G.M · January 21, 2020, 1:05pm

where did u change the shape of the “labels”, i expect “labels” to have only 2 dimension for most loss functions(perhaps I have a wrong understanding of the code ).

jagoul · January 21, 2020, 1:34pm

This is how i pre-processed the time-series data

test_data_size = 150000

X_train = data[:-test_data_size]
X_test = data[-test_data_size:]
print('X_train shape :{}'.format(X_train.shape))
print('X_test shape : {}'.format(X_test.shape))

#Transform and normalize X_train
scaler = MinMaxScaler(feature_range=(-1, 1))
X_train_normalized = scaler.fit_transform(X_train.reshape(-1, 1))
X_train_tensor = torch.FloatTensor(X_train_normalized).view(-1)
print('X_train_tensor shape {}'.format(X_train_tensor.shape))

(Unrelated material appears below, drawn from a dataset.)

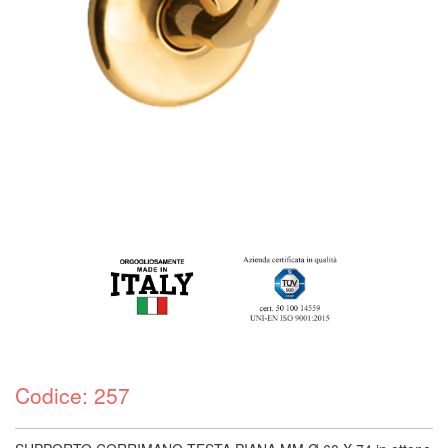
Codice: 257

# In our dataset it is convenient to use a sequence length of 30 min
# since we have data by minute send by IoT devices to the cloud
train_window = 1

#Create the sequence for the training dataset
def create_train_sequences(input_data, tw):
    seq = []
    labels = []
    L = len(input_data)
    for i in range(L-tw):
        train_seq = input_data[i:i+tw]
        train_label = input_data[i+tw:i+tw+1]
        seq.append((train_seq))
        labels.append((train_label))

    return seq, labels

train_seq, train_labels = create_train_sequences(X_train, train_window)
train_seq = torch.FloatTensor(train_seq)
train_labels = torch.FloatTensor(train_labels)
print('train_seq shape: {}'.format(train_seq.shape))
print('train_labels shape : {}'.format(train_labels.shape))
#print('train_seq shape: {}'.format(len(train_seq)))
#print('train_labels shape : {}'.format(len(train_labels)))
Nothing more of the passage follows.